Noda darah mengotori tubuhnya, dan Kara nampak tidak terlalu mempersalahkannya. Dia sudah biasa menghadapi situasi seperti ini, meski bisa dikatakan sangat jarang.

Tak butuh waktu lama, Kara menumbangkan mereka semua. Kara melirik ke samping kiri, dimana Raymond menatapnya dengan tatapan tak percaya.
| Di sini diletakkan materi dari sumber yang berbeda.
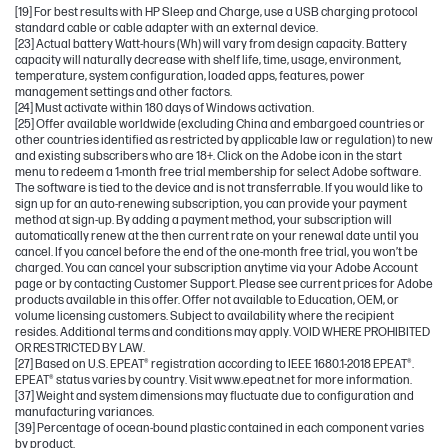
[19] For best results with HP Sleep and Charge, use a USB charging protocol
standard cable or cable adapter with an external device.
[23] Actual battery Watt-hours (Wh) will vary from design capacity. Battery
capacity will naturally decrease with shelf life, time, usage, environment,
temperature, system configuration, loaded apps, features, power
management settings and other factors.
[24] Must activate within 180 days of Windows activation.
[25] Offer available worldwide (excluding China and embargoed countries or
other countries identified as restricted by applicable law or regulation) to new
and existing subscribers who are 18+. Click on the Adobe icon in the start
menu to redeem a 1-month free trial membership for select Adobe software.
The software is tied to the device and is not transferrable. If you would like to
sign up for an auto-renewing subscription, you can provide your payment
method at sign-up. By adding a payment method, your subscription will
automatically renew at the then current rate on your renewal date until you
cancel. If you cancel before the end of the one-month free trial, you won’t be
charged. You can cancel your subscription anytime via your Adobe Account
page or by contacting Customer Support. Please see current prices for Adobe
products available in this offer. Offer not available to Education, OEM, or
volume licensing customers. Subject to availability where the recipient
resides. Additional terms and conditions may apply. VOID WHERE PROHIBITED
OR RESTRICTED BY LAW.
[27] Based on U.S. EPEAT® registration according to IEEE 1680.1-2018 EPEAT®.
EPEAT® status varies by country. Visit www.epeat.net for more information.
[37] Weight and system dimensions may fluctuate due to configuration and
manufacturing variances.
[39] Percentage of ocean-bound plastic contained in each component varies
by product.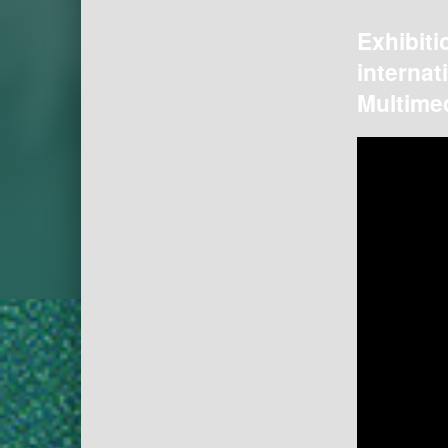
Exhibiti
internat
Multimed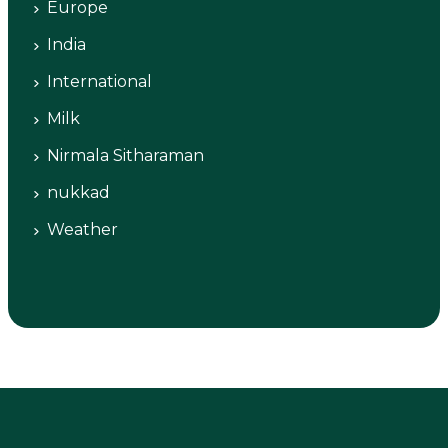
Europe
India
International
Milk
Nirmala Sitharaman
nukkad
Weather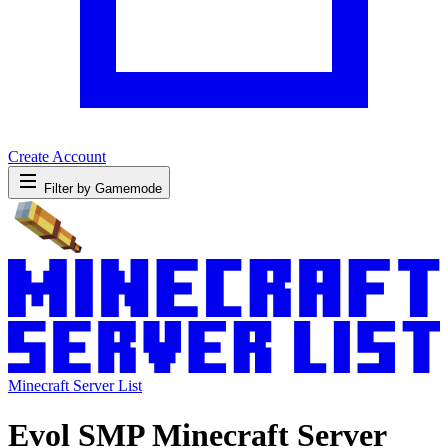
Create Account
Filter by Gamemode
Minecraft Server List
Evol SMP Minecraft Server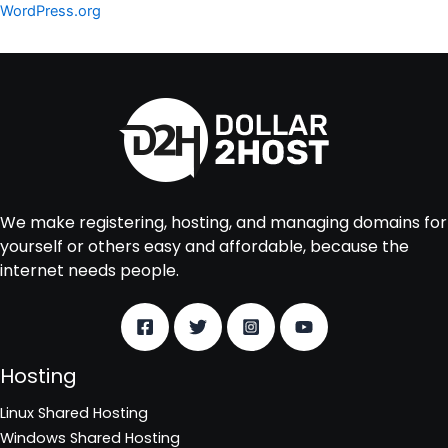
WordPress.org
We make registering, hosting, and managing domains for
yourself or others easy and affordable, because the
internet needs people.
Hosting
Linux Shared Hosting
Windows Shared Hosting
Derap langkah seseorang mengalihkan atensi mereka, Kara yang melihat siapa yang datang hanya bisa menghela nafas lelah.

"Tuan muda, anda tidak apa apa? Bukankah anda sudah berjanji tidak akan melakukan hal yang membahayakan lagi? "

Kara memukul beberapa kali dada bidang Adrian, melepaskan rasa kesalnya. "Bukankah sudah ku katakan pada Steve agar kalian tidak mengikuti ku? Kau mengabaikan perintah?! Pergi dan jangan muncul di hadapanku lagi! "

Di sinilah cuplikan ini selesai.